The function is specified by the condition: each value of the natural argument x is associated with the sum of the digits that make up the value of x.

It should be noted here that we are talking only O natural values X. Then D(f) instantly recorded:

D(f): x ∈ N

As you can see, the scope of a function is not so complex concept. Finding this region comes down to examining the function, writing a system of inequalities, and solving this system. Of course, there are all kinds of systems, simple and complex. But...

I'll open it little secret. Sometimes a function for which you need to find the domain of definition looks simply intimidating. I want to turn pale and cry.) But as soon as I write down the system of inequalities... And, suddenly, the system turns out to be elementary! Moreover, often, the more terrible the function, the simpler the system...

Moral: the eyes fear, the head decides!)

Scientific supervisor:

1. Introduction 3

2. Historical sketch 4

3. “Place” of ODZ when solving equations and inequalities 5-6

4. Features and dangers of ODZ 7

5. ODZ – there is a solution 8-9

6. Finding ODZ is extra work. Equivalence of transitions 10-14

7. ODZ in the Unified State Exam 15-16

8. Conclusion 17

9. Literature 18

1. Introduction

Problem: equations and inequalities in which it is necessary to find ODZ have not found a place in the algebra course for systematic presentation, which is probably why my peers and I often make mistakes when solving such examples, spending a lot of time solving them, while forgetting about ODZ.

Target: be able to analyze the situation and draw logically correct conclusions in examples where it is necessary to take into account DL.

Tasks:

1. Study theoretical material;

2. Solve many equations, inequalities: a) fractional-rational; b) irrational; c) logarithmic; d) containing inverse trigonometric functions;

3. Apply the studied materials in a situation that differs from the standard one;

4. Create a work on the topic “Area of acceptable values: theory and practice”

Work on the project: I started working on the project by repeating the functions I knew.

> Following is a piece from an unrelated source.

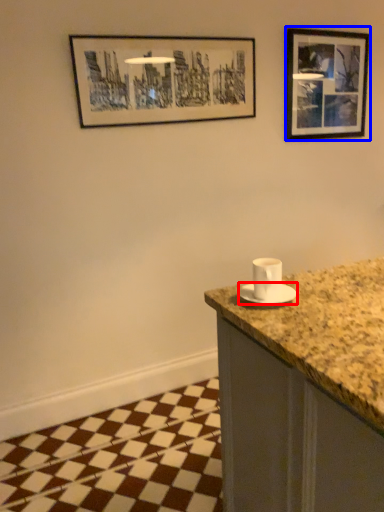 Question: Which object appears farthest to the camera in this image, saucer (highlighted by a red box) or picture frame (highlighted by a blue box)?

Choices:
 (A) saucer
 (B) picture frame

Answer: (B) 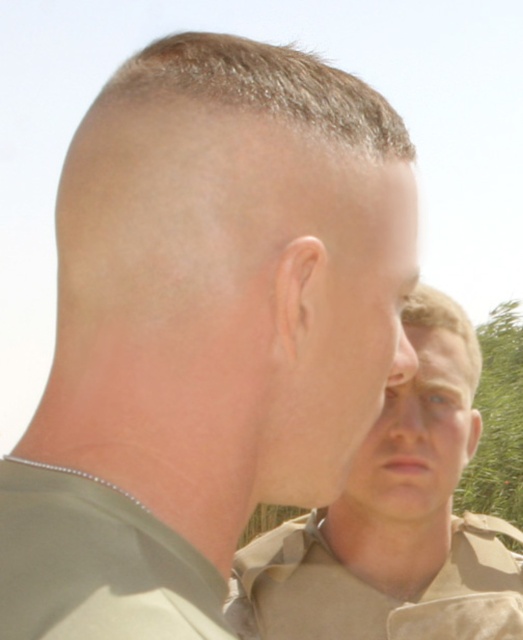 The image size is (523, 640). Find the location of `tan uniform at center`. tan uniform at center is located at coordinates (394, 520).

The scope of many of them is limited.

ODZ occurs:

1. When deciding fractional rational equations and inequalities

2. When deciding irrational equations and inequalities

3. When deciding logarithmic equations and inequalities

4. When solving equations and inequalities containing inverse trigonometric functions

Having solved many examples from various sources(unified state examination manuals, textbooks, reference books), I systematized the solution of examples according to following principles:

· you can solve the example and take into account the ODZ (the most common method)

· it is possible to solve the example without taking into account the ODZ

· it is only possible to come to the right decision by taking into account the ODZ.

Methods used in the work: 1) analysis; 2) statistical analysis; 3) deduction; 4) classification; 5) forecasting.

Studied the analysis Unified State Exam results over the past years. Many mistakes were made in the examples in which DL needs to be taken into account. This once again emphasizes relevance my topic.

2. Historical sketch

Like other concepts of mathematics, the concept of a function did not develop immediately, but went through a long path of development. P. Fermat’s work “Introduction and Study of Flat and Solid Places” (1636, published 1679) says: “Whenever in final equation There are two unknown quantities, there is a place.” Essentially, we are talking about functional dependence and its graphic representation(“place” in Fermat means line). The study of lines according to their equations in R. Descartes’ “Geometry” (1637) also indicates a clear understanding of the mutual dependence of the two variables. In I. Barrow (“Lectures on Geometry”, 1670) in geometric shape the mutual inverse nature of the actions of differentiation and integration is established (of course, without using these terms themselves). This already indicates a completely clear mastery of the concept of function. In geometric and mechanical form We also find this concept in I. Newton. However, the term “function” first appears only in 1692 with G. Leibniz and, moreover, not quite in its modern understanding. G. Leibniz calls various segments associated with a curve (for example, the abscissa of its points) a function. In the first printed course, “Analysis of infinitesimals for the knowledge of curved lines” by L'Hopital (1696), the term “function” is not used.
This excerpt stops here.